Despite these challenges, some governments, NGOs and private sector actors are offering increasing support in the form of grants, technical assistance and market opportunities to encourage the adoption of sustainable livestock farming practices.
A farmer transports cattle in Cambodia. Credit: CIAT/Georgina Smith
The future of sustainable livestock farming
Pig farmers in Vietnam meet to discuss the most nutritious feed mixes for their animals. Credit: CIAT/Georgina Smith
Climate change, population growth and finite natural resources demand an increasing focus on sustainability in food production. Given the growing demand for animal products globally, reducing the environmental impact of agriculture requires a radical shift away from the common industrial practices that currently dominate livestock rearing.
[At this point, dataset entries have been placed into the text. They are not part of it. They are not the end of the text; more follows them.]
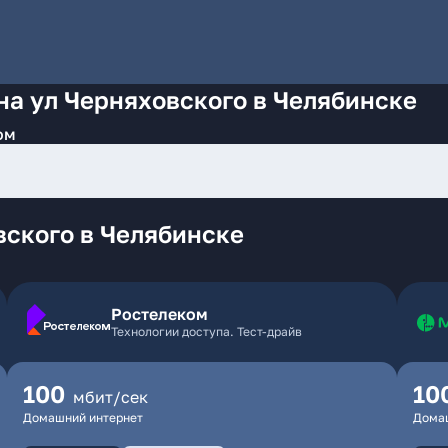
на ул Черняховского в Челябинске
ом
вского в Челябинске
Ростелеком
Технологии доступа. Тест-драйв
100
10
мбит/сек
Домашний интернет
Дома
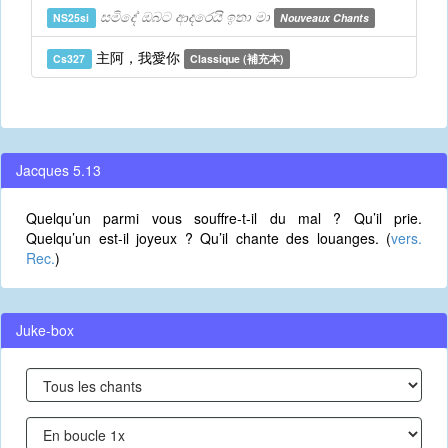
සමිදේ ඔබට ආදරෙයි ඉතා මා
NS25si
Nouveaux Chants
主阿，我愛你
Cs327
Classique (補充本)
Jacques 5.13
Quelqu’un parmi vous souffre-t-il du mal ? Qu’il prie.
Quelqu’un est-il joyeux ? Qu’il chante des louanges. (
vers.
Rec.
)
Juke-box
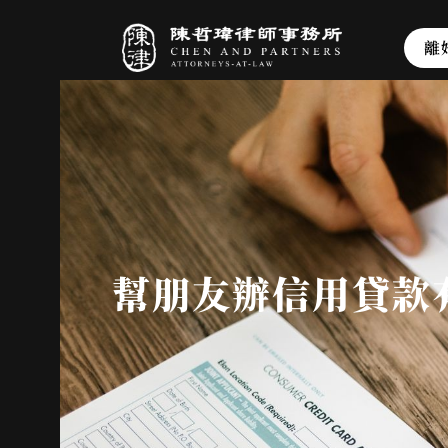
離
幫朋友辦信用貸款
Livestock farming practices such as rotational grazing, agroforestry, silvopastoral systems, precision agriculture, increased animal welfare and adapted forages to reduce methane emissions are essential. As explored above, sustainable livestock farming practices do more than reduce the environmental impact: they also address consumers’ interest, and offer important economic opportunities for farmers. Upscaling sustainable livestock farming is essential for a lasting food systems transformation, and to do so, collaboration between farmers, researchers, policymakers and consumers is required, offering the opportunity to create a more resilient and equitable food system.